In your copy, include every entry exactly as written but no pictures.

DATASET RECORDS.
[Start of section]
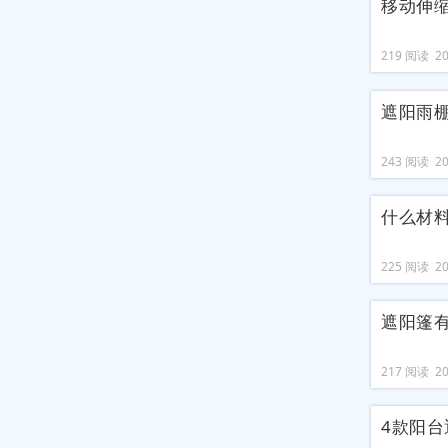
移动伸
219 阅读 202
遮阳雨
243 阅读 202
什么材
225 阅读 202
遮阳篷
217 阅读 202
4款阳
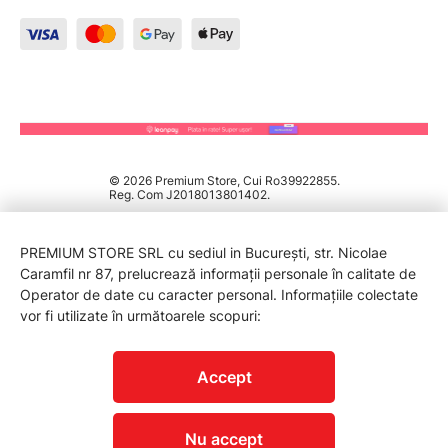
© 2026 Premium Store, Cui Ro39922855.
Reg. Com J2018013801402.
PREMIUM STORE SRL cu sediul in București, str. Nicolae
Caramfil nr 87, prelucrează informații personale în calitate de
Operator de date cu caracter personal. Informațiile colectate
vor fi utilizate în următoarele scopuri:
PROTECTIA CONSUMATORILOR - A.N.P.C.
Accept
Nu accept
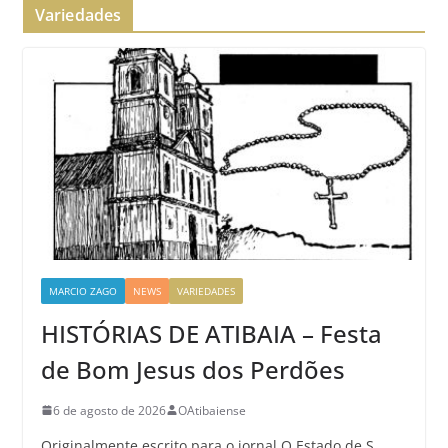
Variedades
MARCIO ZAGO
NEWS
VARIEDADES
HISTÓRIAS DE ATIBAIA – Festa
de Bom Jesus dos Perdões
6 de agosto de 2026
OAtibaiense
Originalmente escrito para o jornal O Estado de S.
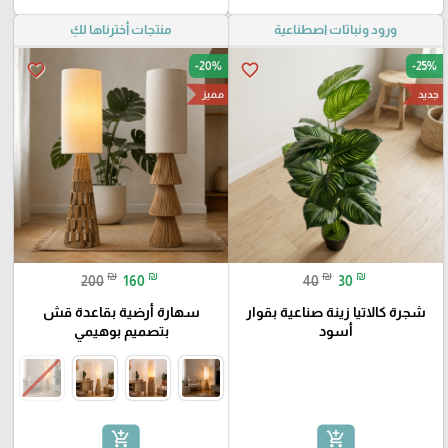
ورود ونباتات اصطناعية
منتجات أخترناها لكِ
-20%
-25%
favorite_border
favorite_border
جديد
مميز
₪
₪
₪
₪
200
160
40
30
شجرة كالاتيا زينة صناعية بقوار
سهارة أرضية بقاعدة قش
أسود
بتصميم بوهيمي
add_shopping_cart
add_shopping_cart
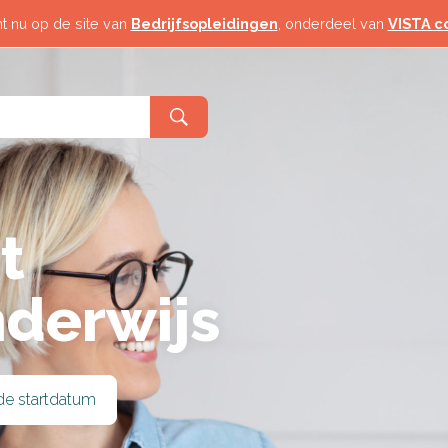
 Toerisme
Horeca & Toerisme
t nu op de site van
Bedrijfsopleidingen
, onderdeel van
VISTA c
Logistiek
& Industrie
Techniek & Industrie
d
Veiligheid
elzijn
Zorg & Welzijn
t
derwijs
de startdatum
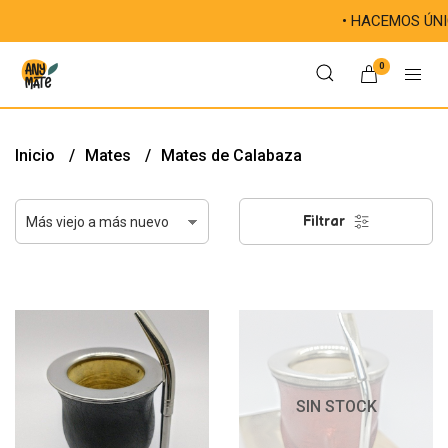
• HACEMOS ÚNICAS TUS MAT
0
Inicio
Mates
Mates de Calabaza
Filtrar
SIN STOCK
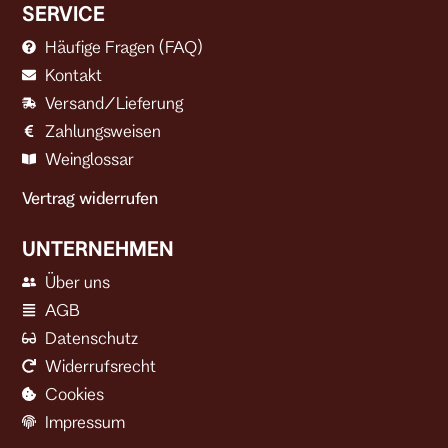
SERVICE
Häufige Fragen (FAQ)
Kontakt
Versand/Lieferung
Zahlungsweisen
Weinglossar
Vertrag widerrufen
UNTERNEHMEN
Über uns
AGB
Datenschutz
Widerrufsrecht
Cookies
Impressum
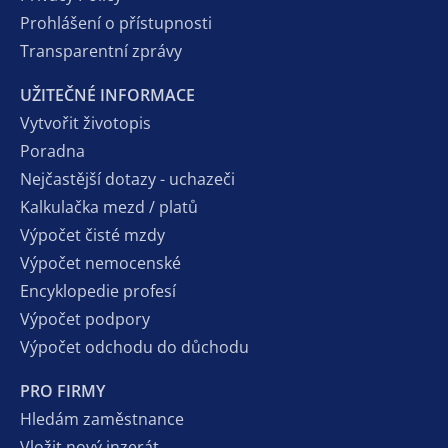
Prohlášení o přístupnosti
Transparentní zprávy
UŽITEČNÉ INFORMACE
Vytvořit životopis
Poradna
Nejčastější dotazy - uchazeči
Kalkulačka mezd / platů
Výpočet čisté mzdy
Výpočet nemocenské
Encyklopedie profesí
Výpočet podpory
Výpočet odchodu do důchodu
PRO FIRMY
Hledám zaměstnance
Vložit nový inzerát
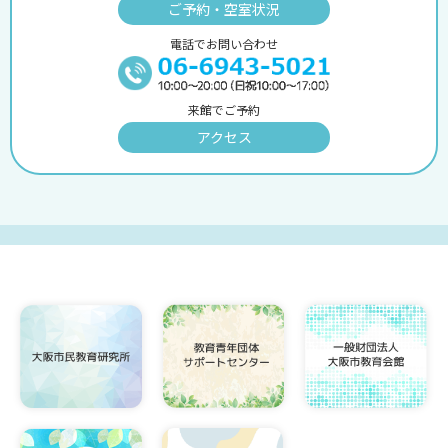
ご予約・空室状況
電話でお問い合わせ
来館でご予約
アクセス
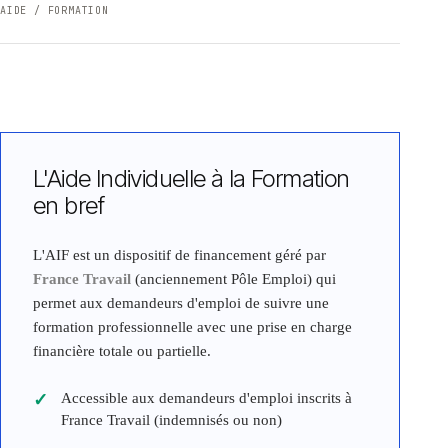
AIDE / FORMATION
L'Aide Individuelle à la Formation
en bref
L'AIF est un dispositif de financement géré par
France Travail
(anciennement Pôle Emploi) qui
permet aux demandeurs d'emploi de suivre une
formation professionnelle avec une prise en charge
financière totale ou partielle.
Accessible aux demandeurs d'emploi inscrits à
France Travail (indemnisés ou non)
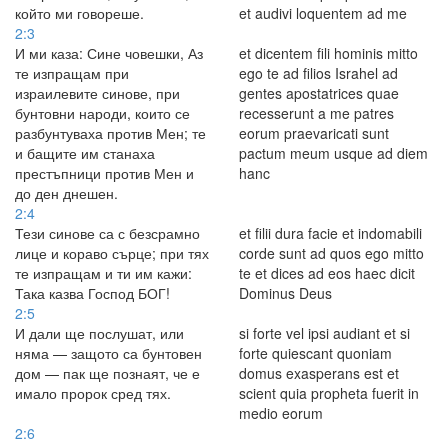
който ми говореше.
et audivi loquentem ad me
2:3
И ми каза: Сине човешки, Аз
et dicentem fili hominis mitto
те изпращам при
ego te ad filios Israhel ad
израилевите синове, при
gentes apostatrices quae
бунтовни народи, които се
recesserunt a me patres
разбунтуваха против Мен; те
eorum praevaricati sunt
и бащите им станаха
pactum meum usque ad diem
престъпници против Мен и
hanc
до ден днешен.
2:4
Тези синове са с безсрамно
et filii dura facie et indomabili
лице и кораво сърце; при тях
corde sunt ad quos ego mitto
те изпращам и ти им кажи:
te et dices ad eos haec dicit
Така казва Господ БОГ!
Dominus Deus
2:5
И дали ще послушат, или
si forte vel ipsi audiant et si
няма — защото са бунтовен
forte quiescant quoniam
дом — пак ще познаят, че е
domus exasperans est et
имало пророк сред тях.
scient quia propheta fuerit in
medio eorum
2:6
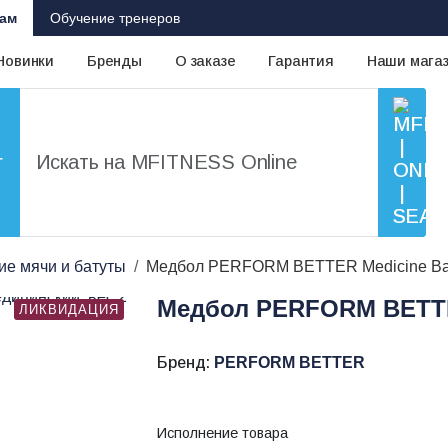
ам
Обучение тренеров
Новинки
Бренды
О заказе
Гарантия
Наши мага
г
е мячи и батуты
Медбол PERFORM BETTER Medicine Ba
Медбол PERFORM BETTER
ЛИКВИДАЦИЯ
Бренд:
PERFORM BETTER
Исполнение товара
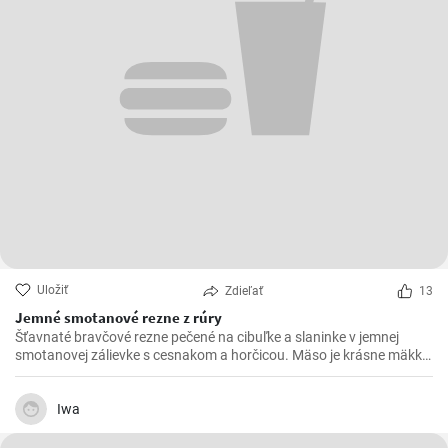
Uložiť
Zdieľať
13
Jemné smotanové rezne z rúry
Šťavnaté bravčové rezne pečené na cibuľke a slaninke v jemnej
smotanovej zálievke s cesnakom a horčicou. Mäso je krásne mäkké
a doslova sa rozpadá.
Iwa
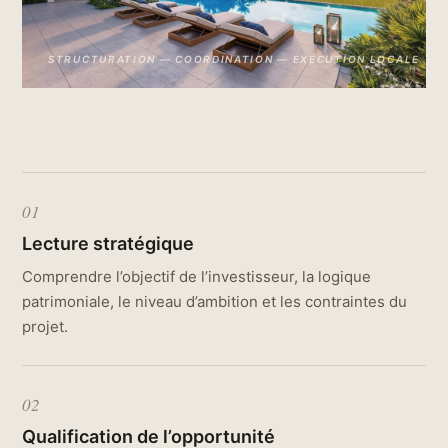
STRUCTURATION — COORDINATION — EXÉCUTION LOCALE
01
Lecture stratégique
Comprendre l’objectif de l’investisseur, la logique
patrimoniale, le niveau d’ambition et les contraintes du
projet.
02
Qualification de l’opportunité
[End of section]
TASK RESPONSE.
移动伸
219 阅读 202
遮阳雨
243 阅读 202
什么材
225 阅读 202
遮阳篷
217 阅读 202
4款阳
© 2026 Premium Store, Cui Ro39922855.
Reg. Com J2018013801402.
PREMIUM STORE SRL cu sediul in București, str. Nicolae
Caramfil nr 87, prelucrează informații personale în calitate de
Operator de date cu caracter personal. Informațiile colectate
vor fi utilizate în următoarele scopuri:
PROTECTIA CONSUMATORILOR - A.N.P.C.
Accept
Nu accept
Variedades
MARCIO ZAGO
NEWS
VARIEDADES
HISTÓRIAS DE ATIBAIA – Festa
de Bom Jesus dos Perdões
6 de agosto de 2026
OAtibaiense
Originalmente escrito para o jornal O Estado de S.
ورود ونباتات اصطناعية
منتجات أخترناها لكِ
-20%
-25%
favorite_border
favorite_border
جديد
مميز
₪
₪
₪
₪
200
160
40
30
شجرة كالاتيا زينة صناعية بقوار
سهارة أرضية بقاعدة قش
أسود
بتصميم بوهيمي
add_shopping_cart
add_shopping_cart
 Toerisme
Horeca & Toerisme
t nu op de site van
Bedrijfsopleidingen
, onderdeel van
VISTA c
Logistiek
& Industrie
Techniek & Industrie
d
Veiligheid
elzijn
Zorg & Welzijn
t
derwijs
de startdatum
• HACEMOS ÚNICAS TUS MAT
0
Inicio
Mates
Mates de Calabaza
Filtrar
SIN STOCK
SERVICE
Häufige Fragen (FAQ)
Kontakt
Versand/Lieferung
Zahlungsweisen
Weinglossar
Vertrag widerrufen
UNTERNEHMEN
Über uns
AGB
Datenschutz
Widerrufsrecht
Cookies
Impressum
Prohlášení o přístupnosti
Transparentní zprávy
UŽITEČNÉ INFORMACE
Vytvořit životopis
Poradna
Nejčastější dotazy - uchazeči
Kalkulačka mezd / platů
Výpočet čisté mzdy
Výpočet nemocenské
Encyklopedie profesí
Výpočet podpory
Výpočet odchodu do důchodu
PRO FIRMY
Hledám zaměstnance
Vložit nový inzerát
ご予約・空室状況
電話でお問い合わせ
来館でご予約
アクセス
AIDE / FORMATION
L'Aide Individuelle à la Formation
en bref
L'AIF est un dispositif de financement géré par
France Travail
(anciennement Pôle Emploi) qui
permet aux demandeurs d'emploi de suivre une
formation professionnelle avec une prise en charge
financière totale ou partielle.
Accessible aux demandeurs d'emploi inscrits à
France Travail (indemnisés ou non)
който ми говореше.
et audivi loquentem ad me
2:3
И ми каза: Сине човешки, Аз
et dicentem fili hominis mitto
те изпращам при
ego te ad filios Israhel ad
израилевите синове, при
gentes apostatrices quae
бунтовни народи, които се
recesserunt a me patres
разбунтуваха против Мен; те
eorum praevaricati sunt
и бащите им станаха
pactum meum usque ad diem
престъпници против Мен и
hanc
до ден днешен.
2:4
Тези синове са с безсрамно
et filii dura facie et indomabili
лице и кораво сърце; при тях
corde sunt ad quos ego mitto
те изпращам и ти им кажи:
te et dices ad eos haec dicit
Така казва Господ БОГ!
Dominus Deus
2:5
И дали ще послушат, или
si forte vel ipsi audiant et si
няма — защото са бунтовен
forte quiescant quoniam
дом — пак ще познаят, че е
domus exasperans est et
имало пророк сред тях.
scient quia propheta fuerit in
medio eorum
2:6
ам
Обучение тренеров
Новинки
Бренды
О заказе
Гарантия
Наши мага
г
е мячи и батуты
Медбол PERFORM BETTER Medicine Ba
Медбол PERFORM BETTER
ЛИКВИДАЦИЯ
Бренд:
PERFORM BETTER
Исполнение товара
Uložiť
Zdieľať
13
Jemné smotanové rezne z rúry
Šťavnaté bravčové rezne pečené na cibuľke a slaninke v jemnej
smotanovej zálievke s cesnakom a horčicou. Mäso je krásne mäkké
a doslova sa rozpadá.
Iwa
STRUCTURATION — COORDINATION — EXÉCUTION LOCALE
01
Lecture stratégique
Comprendre l’objectif de l’investisseur, la logique
patrimoniale, le niveau d’ambition et les contraintes du
projet.
02
Qualification de l’opportunité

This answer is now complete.